Question 1 La jeunesse est-elle  l’avenir de l’ESS et réciproquement ?

Lors du salon entreprendre, il a été beaucoup question d’économie sociale et solidaire. C’est un signe qui ne trompe pas que nous sommes vraiment en crise car depuis que l’économie des pays européens va de crise en crise ce qui, hormis les temps de guerre et la parenthèse heureuse des Trente glorieuses, est quand même notre lot depuis près de deux siècles, toute période de crise s’est toujours traduite par une résurgence des valeurs de solidarité. C’est d’ailleurs au fil de ces poussées de fièvre que l’Economie Sociale et Solidaire s’est peu à peu construite et diversifiée. IL n’est donc pas étonnant que les jeunes se sentent une attirance pour ce concept, attirance d’autant plus grande que le concept restera flou dans leurs esprits http://place-publique.fr/Les-eleves-des-grandes-ecoles

Les élèves des grandes écoles rêvent d’économie sociale et solidaire De tout temps, la jeunesse a été plus généreuse que la génération précédente, autant par exaltation de l’âme que par méconnaissance des vicissitudes de la vie. Pourtant, pour avoir déjà vécu deux poussées fortes de prurit ESS, je dois admettre que c’est la première fois que je vois une attirance spontanée aussi forte. Les choses serait-elle en train de changer ? Je demande à voir. Il faut cependant bien reconnaître que cela va de pair avec un rapport au travail et à l’emploi qui lui aussi a changé. A force de leur seriner qu’elles et ils allaient devoir changer 10 fois de boîte et 20 fois de métiers dans leur vie, les jeunes autant par nécessité que par opportunisme développent une relation à l’entreprise sous toutes ses formes qui rompt radicalement avec la vision, ne serait-ce que de la génération précédente, celle qui s’est éveillé à l’économie avec l’Internet balbutiant des années 90. Aussi pensent-ils peut-être qu’une entreprise sans patron et au service de la collectivité acceptera plus facilement leur nomadisme professionnel, alternant les périodes d’activité productives, parfois très intenses, et les temps plus hédonistes du « prendre soin » de soi et des autres. Si cela était, sans nul doute, ces jeunes peuvent être l’avenir de l’ESS mais il faudra, avec eux, bâtir un nouveau modèle d’organisation et de gouvernance d’entreprise dans lequel la relation monétaire et les rapports de pouvoir seront radicalement différents de ce que nous connaissons, y compris dans nos entreprises de l’ESS. Mais d’un autre côté, comme le titre si bien Les Echos, il ne s’agit que des élèves des grandes écoles et de leurs rêves, ce qui limite singulièrement l’impact d’une telle étude. En effet, ces grandes écoles forment d’abord et avant tout des cadres, ce qu’on appelle le management. Or les palinodies qui ont secoué quelques fleurons de l’économie sociale « de papa » viennent justement du fait que ce management, bardé de concepts, s’est imposé dans ces entreprises au plus grand mépris des règles de gouvernance qui en avait fait l’originalité et la force. Et comme ces jeunes esprits n’avouent avoir qu’une idée approximative de ce qu’est l’ESS, peut-être trouveront-ils que finalement ces principes démocratiques et les règles d’équilibre des pouvoirs sont une contrainte à leur légitime aspiration à diriger (puisqu’ils sont encore formés à cela).

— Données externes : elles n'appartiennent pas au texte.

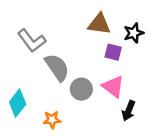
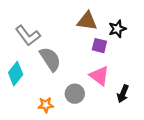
gray circle: (81, 89) -> (75, 94), moved
cyan diamond: (18, 103) -> (16, 74), moved
black arrow: (129, 111) -> (123, 94), moved

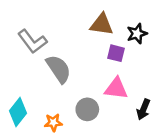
cyan diamond: (16, 74) -> (18, 112), moved
pink triangle: (99, 76) -> (116, 88), turned -30

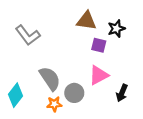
gray semicircle: (59, 69) -> (50, 79), moved
pink triangle: (116, 88) -> (99, 75), turned -35
orange star: (53, 122) -> (54, 104), moved

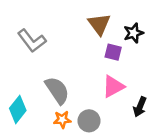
brown triangle: (86, 21) -> (99, 24), turned 45
gray circle: (74, 93) -> (89, 121), moved

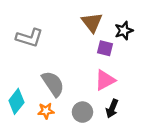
gray L-shape: (32, 41) -> (29, 38), turned -36
black arrow: (140, 107) -> (112, 108), moved
orange star: (62, 120) -> (46, 111), moved

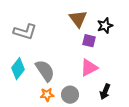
cyan diamond: (16, 101) -> (18, 69), moved
black arrow: (112, 108) -> (105, 92), moved
orange star: (46, 111) -> (47, 95), moved

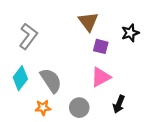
black star: (105, 26) -> (130, 33), moved
gray L-shape: (25, 32) -> (28, 36), turned -70
orange star: (47, 95) -> (43, 108), moved

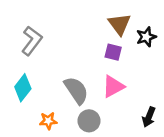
brown triangle: (88, 22) -> (120, 24), moved
gray semicircle: (51, 80) -> (76, 90), moved
black arrow: (119, 104) -> (149, 117), moved

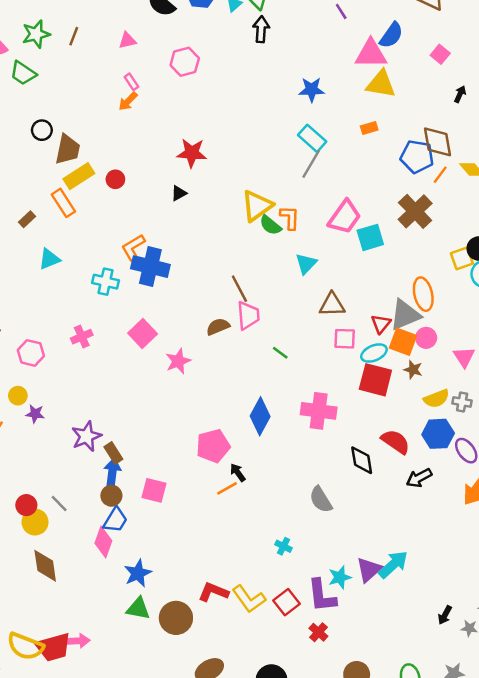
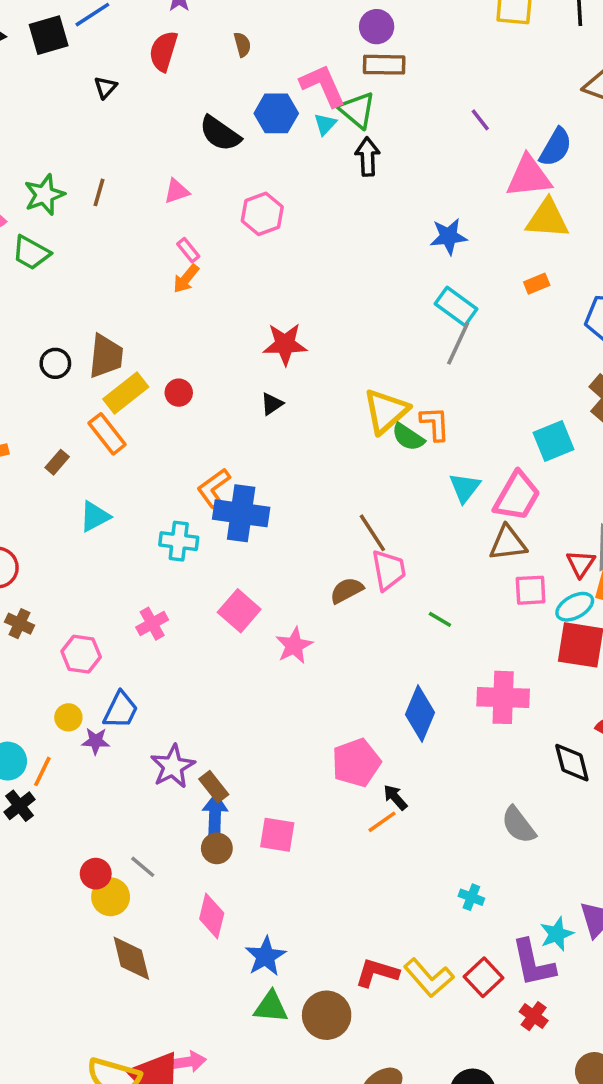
black circle: (42, 130) -> (55, 363), moved
pink trapezoid: (345, 217) -> (517, 496), moved
blue trapezoid: (115, 520) -> (121, 710), moved

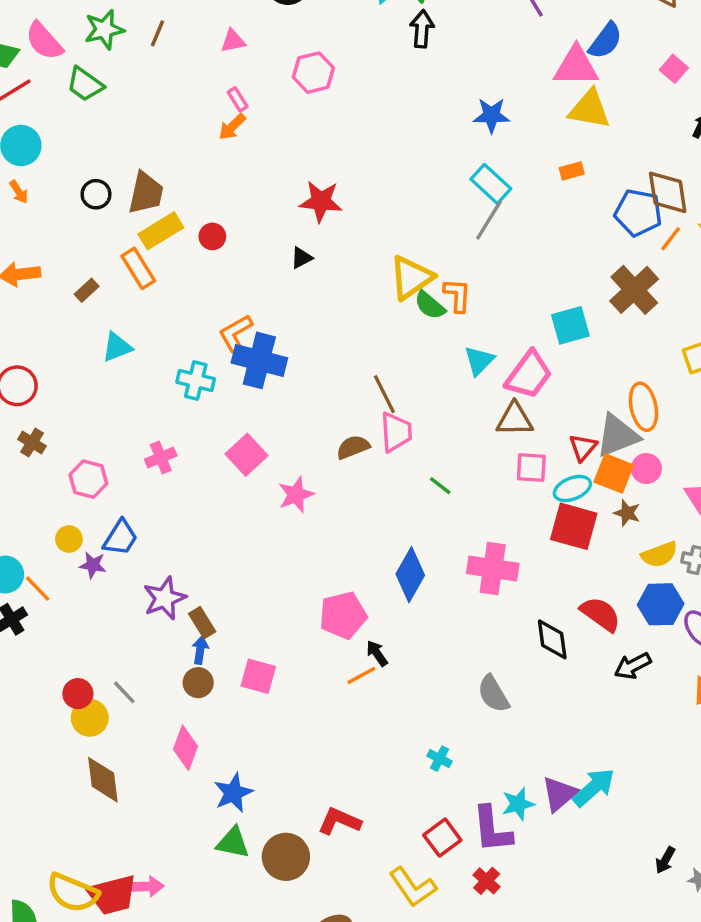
orange line: (42, 771) -> (38, 589), turned -76
blue arrow: (215, 815) -> (200, 650), size x0.7
yellow L-shape: (429, 978) -> (413, 887), moved

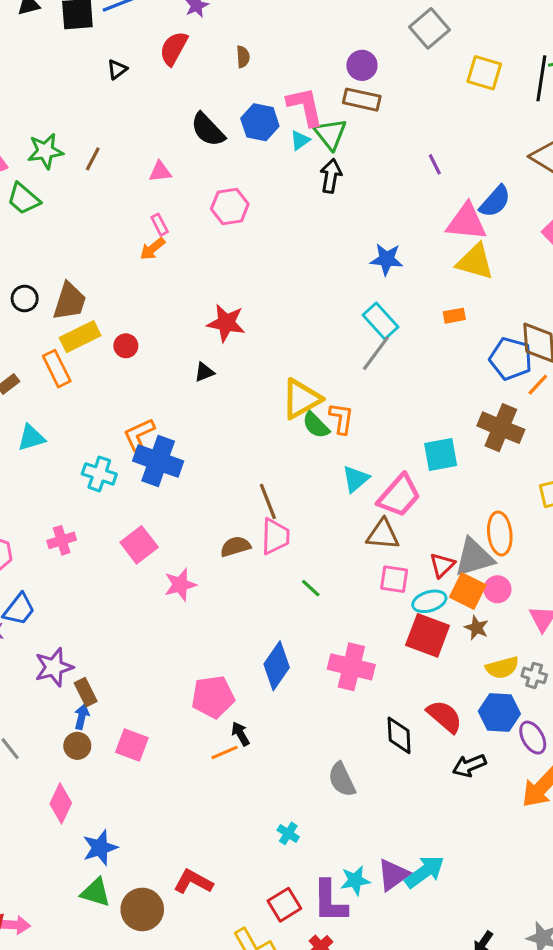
brown cross: (634, 290) -> (501, 428), turned -30

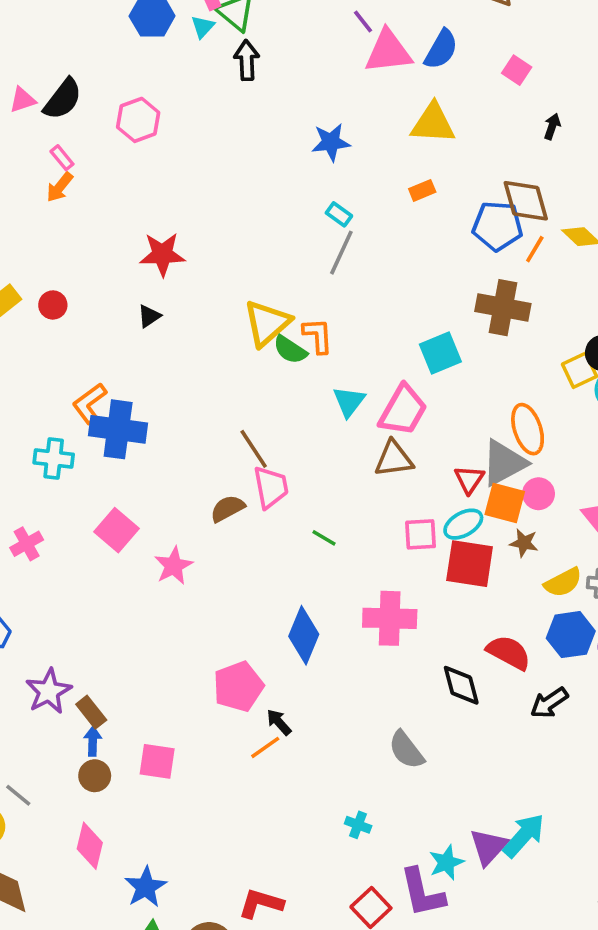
black semicircle: (208, 130) -> (63, 99), moved, turned -87
pink triangle: (160, 172) -> (23, 100), moved
pink triangle: (467, 222) -> (388, 52), moved
cyan rectangle: (381, 321) -> (339, 214), size x0.6
pink square: (394, 579) -> (421, 534), moved

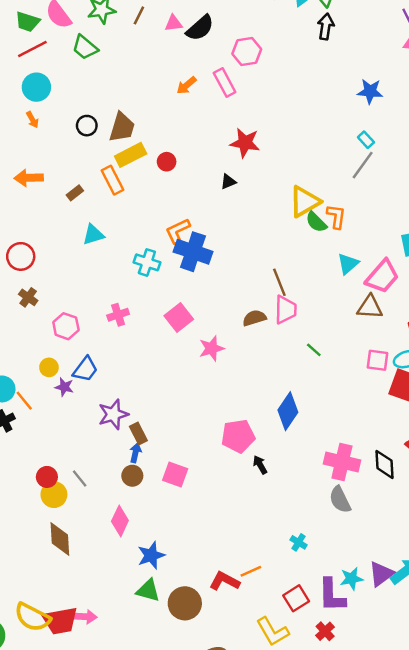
pink rectangle: (62, 158) -> (225, 83), moved, size x1.6
pink cross: (390, 618) -> (342, 462), moved
orange line: (265, 747) -> (251, 571), moved

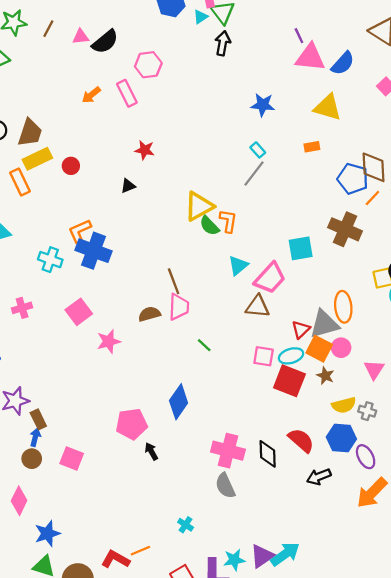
red star: (245, 143) -> (145, 150), size x0.7

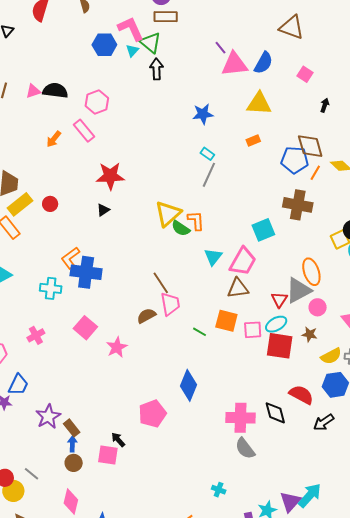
black semicircle: (105, 42) -> (55, 91), turned -120
red star: (145, 150) -> (110, 176), size x1.6
orange square: (319, 349) -> (226, 321), moved
black arrow: (151, 451) -> (118, 440), moved

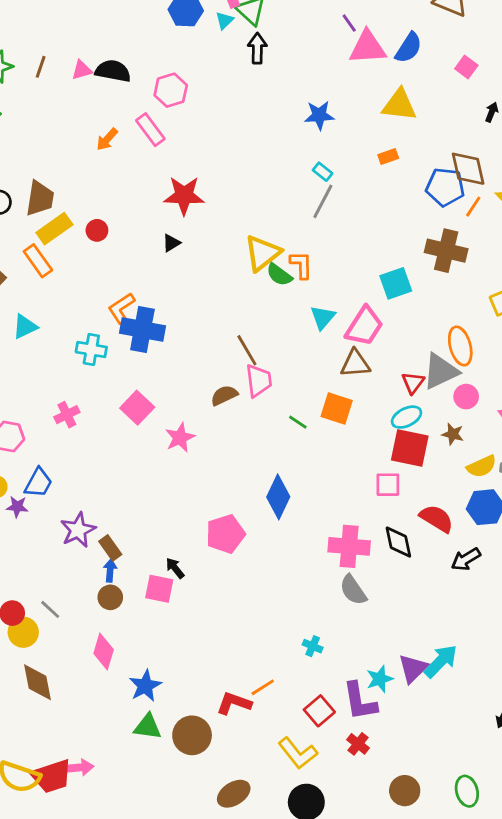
pink square: (253, 330) -> (388, 485), moved

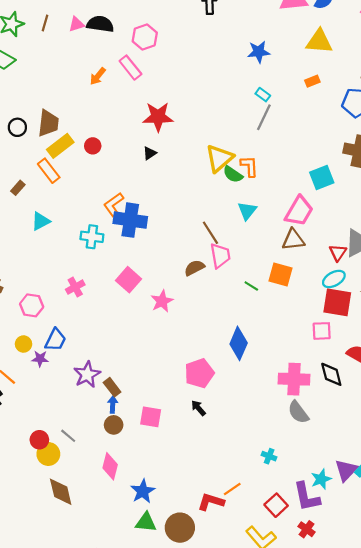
cyan triangle: (323, 317) -> (247, 211), moved
black arrow: (175, 568) -> (198, 408), moved

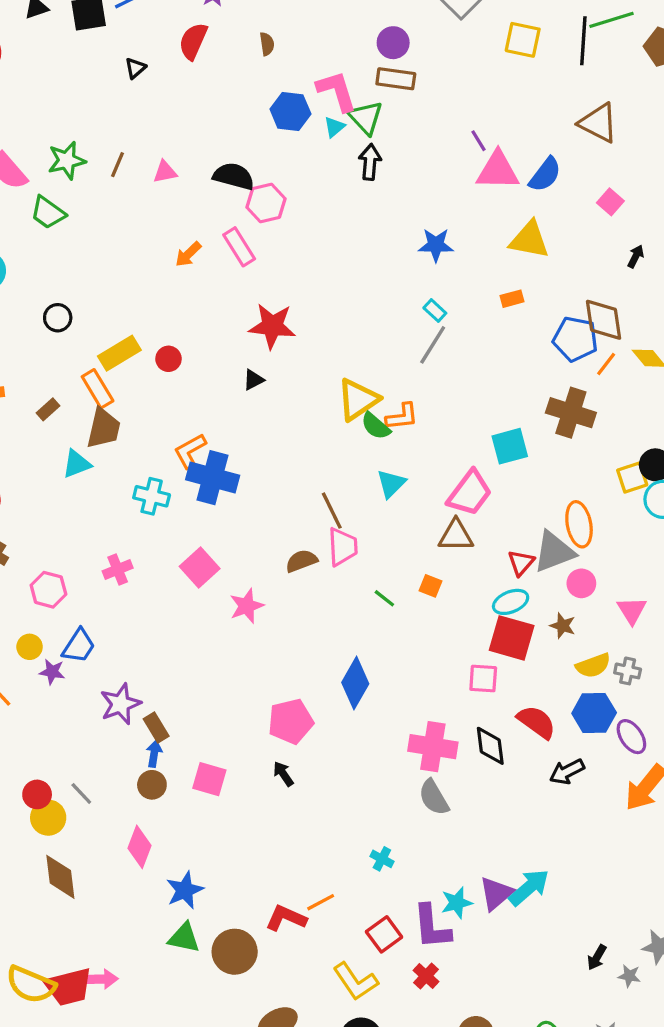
black semicircle: (100, 24) -> (234, 176), moved
brown trapezoid: (48, 123) -> (103, 428), moved
orange L-shape: (249, 166) -> (402, 417), turned 80
orange square: (280, 274) -> (431, 586), size x0.6

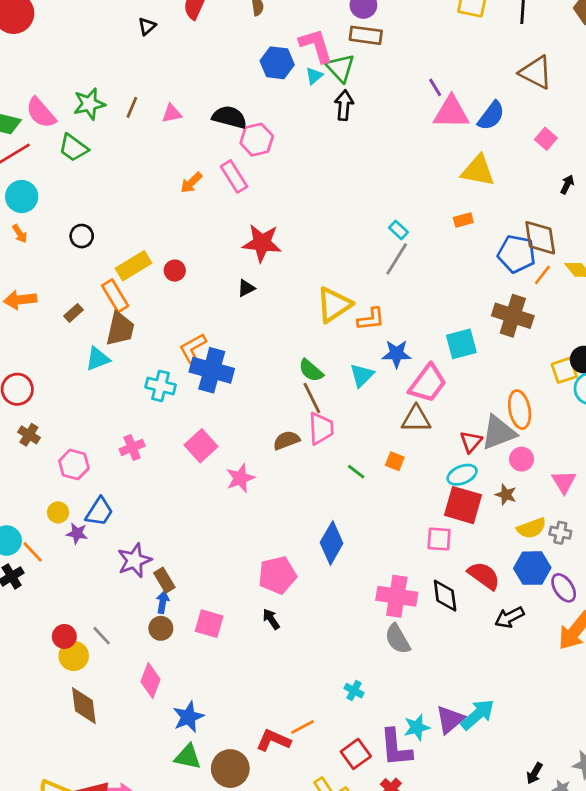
blue star: (436, 245) -> (397, 354), moved
green semicircle: (376, 426) -> (311, 370), moved

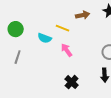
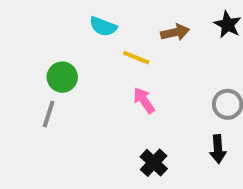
green circle: (16, 29) -> (62, 77), moved
cyan semicircle: (45, 38) -> (103, 27), moved

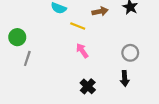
green circle: (62, 77) -> (17, 37), moved

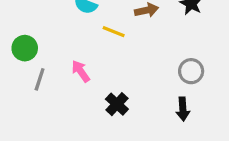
pink arrow: (82, 51) -> (81, 71), moved
black cross: (88, 86) -> (117, 104), moved

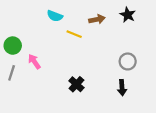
pink arrow: (81, 71) -> (34, 61), moved
gray line: (40, 79) -> (12, 73), moved

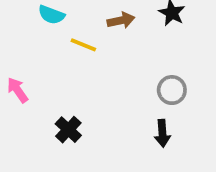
black cross: (76, 84) -> (68, 130), moved

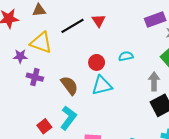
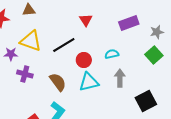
purple rectangle: (155, 20) -> (129, 23), moved
black line: (73, 26) -> (64, 45), moved
gray arrow: (154, 81) -> (120, 78), moved

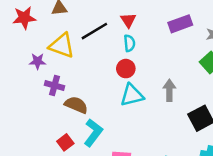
black line: (64, 45) -> (94, 31), moved
cyan semicircle: (112, 54) -> (129, 43), moved, turned 96
brown semicircle: (58, 82) -> (76, 105), moved, turned -30

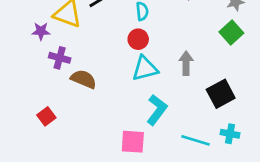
cyan L-shape: (93, 133) -> (157, 110), moved
red square: (65, 142) -> (46, 116), moved

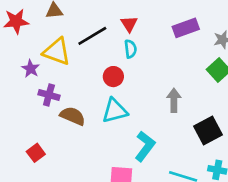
purple star: (41, 31) -> (31, 69), turned 30
red circle: (138, 39) -> (113, 77), moved
cyan triangle: (145, 68) -> (115, 111), moved

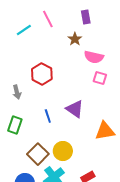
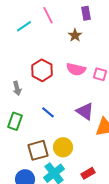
pink semicircle: (94, 57) -> (76, 69), moved
purple triangle: (75, 109) -> (85, 111), moved
blue line: (48, 116) -> (48, 112), turned -32
brown square: (38, 154) -> (38, 150), turned 30

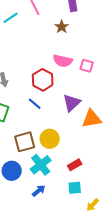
red hexagon: (42, 70) -> (43, 80), moved
purple triangle: (85, 111) -> (72, 103), turned 42

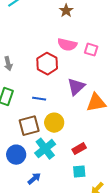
blue line: (35, 104) -> (39, 99), moved, turned -32
blue arrow: (39, 191) -> (34, 179), moved

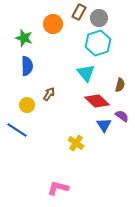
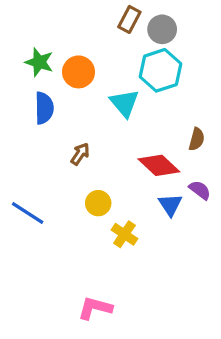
orange circle: (53, 24) -> (79, 72), moved
cyan triangle: (86, 73) -> (124, 103), moved
yellow circle: (27, 105) -> (98, 203), moved

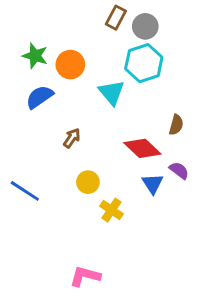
blue semicircle: (44, 108) -> (39, 97), turned -124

Mais comme la jeunesse n’est pas une classe sociale, juste une tranche d’âge, il est vraisemblable que les deux cas de figures apparaîtront. Et c’est aux dirigeants actuels de l’économie sociale et solidaire de repérer celles et ceux qui pourront contribuer à régénérer son modèle et éviter ceux qui à l’inverse continueront à le faire dégénérer.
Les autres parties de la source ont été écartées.